Engels teater ('Engel Theatre') was a historic theatre in Helsinki (Helsingfors) in Finland, active between 1827 and 1860. It was the second theater in Finland after Bonuviers Teater in Turku (Åbo), and the first theatre in Helsinki. It was located on Esplanaden at the intersection with Mikaelsgatan and was the predecessor of the Swedish Theatre.

The theatre was built to house the travelling theatre companies performing in Helsinki, being either Swedish language companies touring Finland, or German language companies on their way to Saint Petersburg. The building was a small wooden house designed by Carl Ludvig Engel in the corner of the Esplanaden.

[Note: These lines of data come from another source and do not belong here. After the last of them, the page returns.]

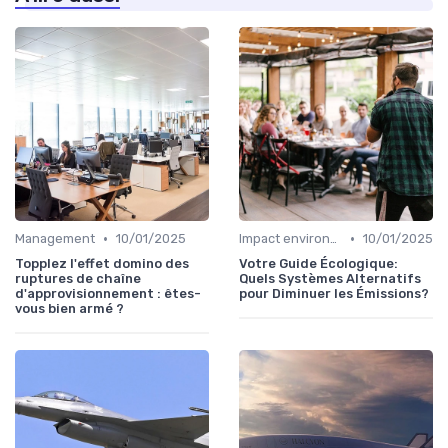
•
•
Management
10/01/2025
Impact environnemental
10/01/2025
Topplez l'effet domino des
Votre Guide Écologique:
ruptures de chaîne
Quels Systèmes Alternatifs
d'approvisionnement : êtes-
pour Diminuer les Émissions?
vous bien armé ?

The theatre building was used by travelling theater companies. On 8 February 1833, the theatre company of Carl Wilhelm Westerlund performed the play Finska flickan eller Hittebarnet på kyrkogården, in which Maria Silfvan sang a few lines in Finnish, likely the first time the Finnish language had been performed on a Finnish stage, decades prior to Charlotte Raa-Winterhjelm in Aleksis Kivi's Lea in 1869.

One of the most notable of the theatre companies using the building where arguably that of Edvard Stjernström, which enjoyed theatre monopoly in Southern Finland in 1850-53 and single use of the theater houses in Turku and Helsinki during those years, and being in effect the first permanent theatre staff in Finland, referred to as the "Finnish Company".

The building was eventually deemed to be too small, and was replaced by the Swedish Theatre.